The financial outcome will be different, depending on which category you fall into.
In the context of a claim under your own policy, when you first arranged the cover, you were probably asked what value you put on the vehicle.
That 'sum insured' may be invoked as the limit that your insurer will pay.
However, it is not an 'agreed value' that automatically becomes payable to compensate you for your loss.
You may wish to enquire from your insurer whether you are paying too much premium by having an inflated 'sum insured' that will never be of any benefit to you.
However, any premium rebate is likely to be minimal because so little of the cost of motor insurance relates to the value of policyholder's own vehicle (See Irish Independent Motoring Supplement September 5, 2018 - 'Revealed: where every cent of your vehicle's insurance premium goes').
The starting point for vehicle damage claims is the pre-accident value (PAV).
This is basically the market price.
That can be influenced by individual features such as low or high mileage and by any extras fitted to the vehicle.
Under the standard motor policy, the PAV is all your own insurer will pay out if your vehicle is written off.
If you are claiming against a third party who was responsible for the damage, you may also be entitled to the cost of car hire for the period of repair and depreciation to reflect the fact that crash damage reduces the value of your vehicle.
Obviously, not all vehicles are repairable.

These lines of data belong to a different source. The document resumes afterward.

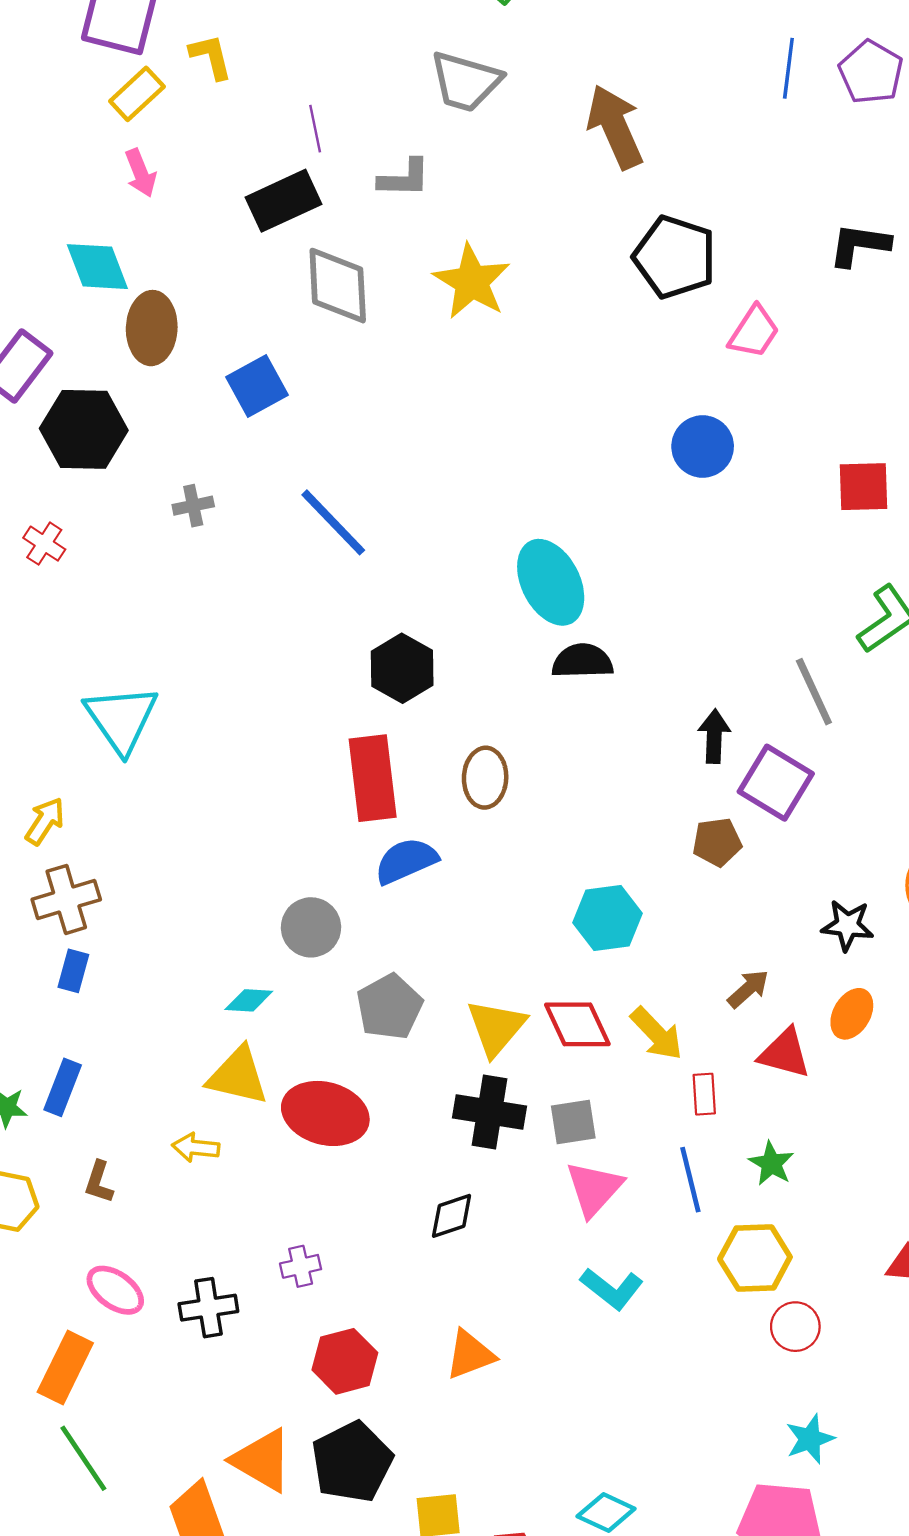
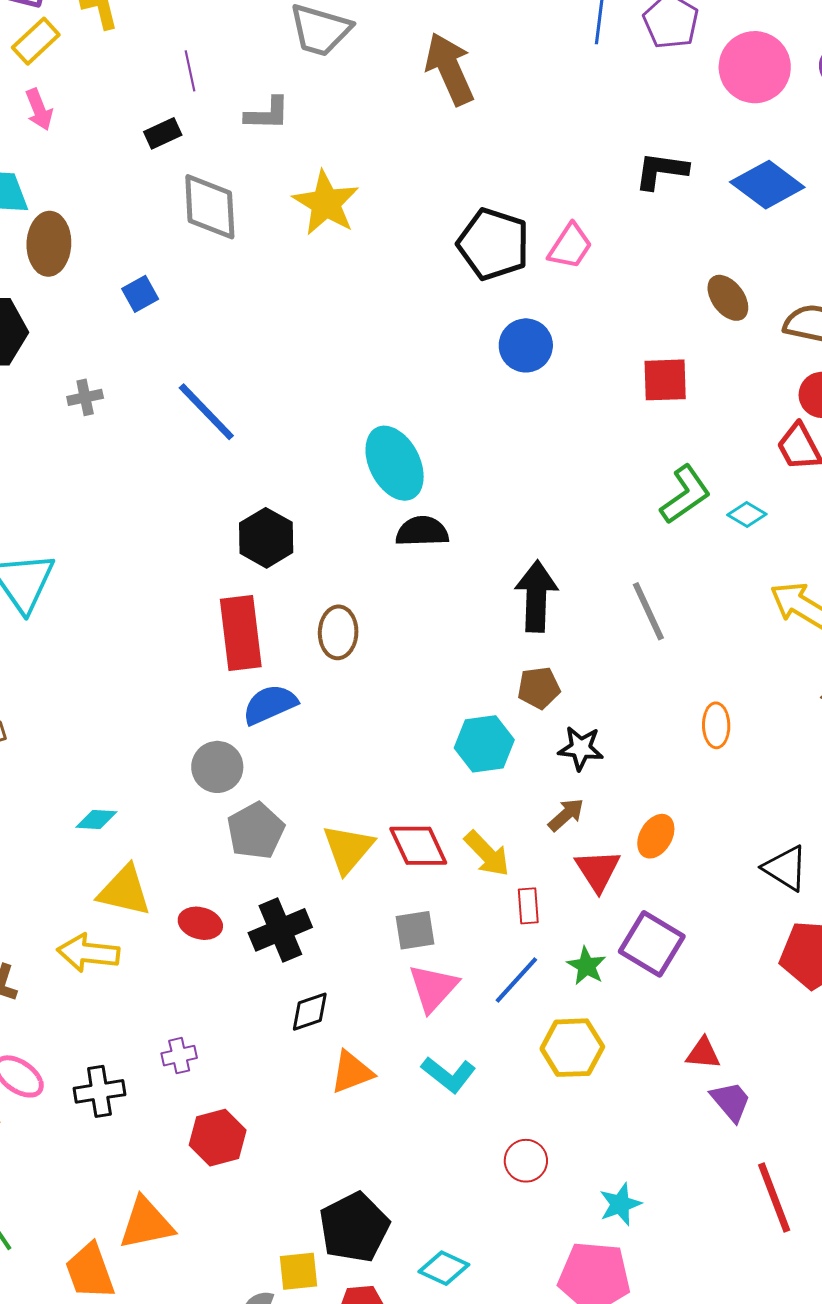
black rectangle: (284, 201) -> (163, 133), size x0.6
black pentagon: (675, 257) -> (493, 244), moved
blue square: (257, 386) -> (140, 294), size x0.7
gray line: (814, 692) -> (648, 611), moved
black arrow: (714, 736) -> (536, 596), size x1.5
purple square: (776, 783) -> (652, 944), moved
cyan hexagon: (607, 918) -> (484, 744), moved
black star: (847, 925) -> (581, 748), moved
gray circle: (311, 927) -> (217, 767), moved
cyan diamond: (249, 1000) -> (96, 820), moved
red triangle: (785, 1053) -> (598, 870), turned 42
black cross: (489, 1112) -> (280, 930), moved, turned -32
red ellipse: (325, 1113) -> (200, 923), size x0.6
yellow arrow: (196, 1148) -> (88, 953), size x1.5
blue line: (690, 1180) -> (516, 980), turned 56
red circle: (795, 1327) -> (526, 1161), moved
orange triangle: (470, 1355) -> (352, 1072), moved
orange triangle: (262, 1460) -> (146, 1223), turned -42
black pentagon: (352, 1462) -> (354, 1227), moved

If a crash caused structural damage to the extent that it is impossible to repair it safely, or there are only some usable spare' parts left, then the vehicle must be destroyed by an authorised treatment facility.
Years ago, some of those dangerous vehicles were returned to the road.
Theoretically, that should not happen now.
Insurers are obliged to register these end of life vehicles with the Department of Transport on the National Vehicle and Driver Files.
If we regard these as destroyed vehicles, then your own insurer will pay the PAV.
And if you are claiming against the insurer of a third party, you will also be entitled to a short period of car rental to allow you time to find a replacement vehicle.
But vehicles which are not entirely destroyed can also be written off by insurers on economic grounds.
No matter how fond you are of your car, it all comes down to the figures.
While it may be technically possible to undertake a safe repair, the cost of that work may exceed the PAV, which is all your insurer will pay, so the vehicle becomes an economic write-off.
This is even more likely if you are claiming against the third party's insurer because they will also factor in the cost of car hire and the depreciation to which you would be entitled.
That can regularly occur where parts for unusual or imported vehicles might take some time to source, which would result in a long period of car rental.
In that situation, it can be cheaper for the third party's insurer to pay you the PAV plus a short period of car hire.
A vehicle written off on that basis can be repairable salvage, although certification by an engineer is likely to be required before it can be insured again.
Aside from the claims perspective, when you are buying a vehicle, it always advisable to verify that it has not been written off previously, particularly if it is an import.
You can check out the car for a fee on some of the better known car-history websites.